Circa 5,4 milioni di persone muoiono ogni anno in tutto il mondo per gli effetti del fumo. Il dato è emerso  in occasione della “Giornata mondiale” senza tabacco, celebrata in tutto il mondo il 31 di maggio.

L’Organizzazione mondiale della sanità (OMS) ha sottolineato l’importanza di questa giornata per ricordare i rischi del fumo per la salute, sia che si è fumatori o che si è esposti al fumo dpassivo.

Per l’Oms sono anche necessarie politiche efficaci che contribuiscano a ridurre il consumo di tabacco.

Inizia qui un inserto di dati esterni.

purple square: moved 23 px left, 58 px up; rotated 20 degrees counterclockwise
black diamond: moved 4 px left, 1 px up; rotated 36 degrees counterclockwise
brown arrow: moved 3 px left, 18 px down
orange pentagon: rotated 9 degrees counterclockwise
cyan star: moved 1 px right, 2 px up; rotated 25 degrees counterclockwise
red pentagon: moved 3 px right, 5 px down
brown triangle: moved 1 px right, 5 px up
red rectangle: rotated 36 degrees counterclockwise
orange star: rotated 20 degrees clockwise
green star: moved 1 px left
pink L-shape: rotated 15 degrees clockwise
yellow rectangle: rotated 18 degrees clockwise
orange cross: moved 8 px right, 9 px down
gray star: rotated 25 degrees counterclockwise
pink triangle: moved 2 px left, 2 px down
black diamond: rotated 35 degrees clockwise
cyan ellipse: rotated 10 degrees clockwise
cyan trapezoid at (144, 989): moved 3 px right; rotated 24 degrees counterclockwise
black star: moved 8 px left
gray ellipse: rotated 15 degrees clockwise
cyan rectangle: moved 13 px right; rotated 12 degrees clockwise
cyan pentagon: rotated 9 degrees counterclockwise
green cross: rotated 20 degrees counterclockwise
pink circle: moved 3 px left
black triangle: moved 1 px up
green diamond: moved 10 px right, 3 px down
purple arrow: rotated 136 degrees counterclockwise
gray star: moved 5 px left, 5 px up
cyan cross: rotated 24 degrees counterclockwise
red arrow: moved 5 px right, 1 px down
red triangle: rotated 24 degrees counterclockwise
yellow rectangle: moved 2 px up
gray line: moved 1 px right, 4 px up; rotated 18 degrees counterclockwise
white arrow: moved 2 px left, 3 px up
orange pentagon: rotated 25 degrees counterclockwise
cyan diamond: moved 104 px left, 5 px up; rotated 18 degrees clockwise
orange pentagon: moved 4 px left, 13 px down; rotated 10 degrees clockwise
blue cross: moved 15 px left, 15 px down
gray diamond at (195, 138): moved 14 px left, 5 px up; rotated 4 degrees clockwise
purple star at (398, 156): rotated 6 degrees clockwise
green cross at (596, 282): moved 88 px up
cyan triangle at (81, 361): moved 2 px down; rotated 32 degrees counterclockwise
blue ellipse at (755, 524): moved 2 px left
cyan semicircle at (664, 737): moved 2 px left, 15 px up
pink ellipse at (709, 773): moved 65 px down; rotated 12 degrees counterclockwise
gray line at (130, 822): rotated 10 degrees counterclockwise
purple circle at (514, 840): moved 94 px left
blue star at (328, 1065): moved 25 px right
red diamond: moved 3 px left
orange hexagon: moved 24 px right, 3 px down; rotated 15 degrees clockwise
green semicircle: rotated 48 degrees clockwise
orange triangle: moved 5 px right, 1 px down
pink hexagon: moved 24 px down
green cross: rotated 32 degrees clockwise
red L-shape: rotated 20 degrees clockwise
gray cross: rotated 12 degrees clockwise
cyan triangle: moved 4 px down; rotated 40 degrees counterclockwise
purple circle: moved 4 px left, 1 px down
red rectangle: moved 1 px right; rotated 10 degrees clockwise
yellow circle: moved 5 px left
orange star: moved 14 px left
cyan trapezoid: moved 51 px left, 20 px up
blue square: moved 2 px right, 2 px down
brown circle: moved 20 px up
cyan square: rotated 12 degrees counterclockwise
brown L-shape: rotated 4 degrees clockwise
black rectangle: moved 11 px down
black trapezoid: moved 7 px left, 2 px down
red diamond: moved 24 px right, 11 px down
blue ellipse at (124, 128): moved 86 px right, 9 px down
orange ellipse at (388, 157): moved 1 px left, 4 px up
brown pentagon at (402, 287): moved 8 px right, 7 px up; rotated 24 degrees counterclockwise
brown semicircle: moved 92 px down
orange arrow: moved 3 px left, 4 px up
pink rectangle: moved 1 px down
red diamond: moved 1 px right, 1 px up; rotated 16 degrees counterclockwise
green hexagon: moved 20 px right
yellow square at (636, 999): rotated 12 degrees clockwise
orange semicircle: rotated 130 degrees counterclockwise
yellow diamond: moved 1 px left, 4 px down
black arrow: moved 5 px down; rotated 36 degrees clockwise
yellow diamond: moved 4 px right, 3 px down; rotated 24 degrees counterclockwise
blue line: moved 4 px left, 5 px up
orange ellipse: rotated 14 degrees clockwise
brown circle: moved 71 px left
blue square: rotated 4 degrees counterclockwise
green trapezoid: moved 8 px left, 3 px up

Per la Giornata mondiale senza tabacco 2016 (World no-tobacco day 2016), il tema scelto è stato quello del confezionamento anonimo delle sigarette, vertente cioè su una serie di misure da attuare per “limitare o proibire l’uso di loghi, colori, immagini, marchi o informazioni promozionali al di là del nome del brand e del prodotto, da mostrare con caratteri standardizzati”.

L’imballaggio neutro è una delle tante iniziative da prendere: se adesso muoiono 5,4 milioni di fumatori all’anno, se non si interverrà con misure di controllo adeguate, questa cifra aumenterà e raggiungerà oltre gli 8 milioni di morti in più all’anno per fumo, entro il 2020.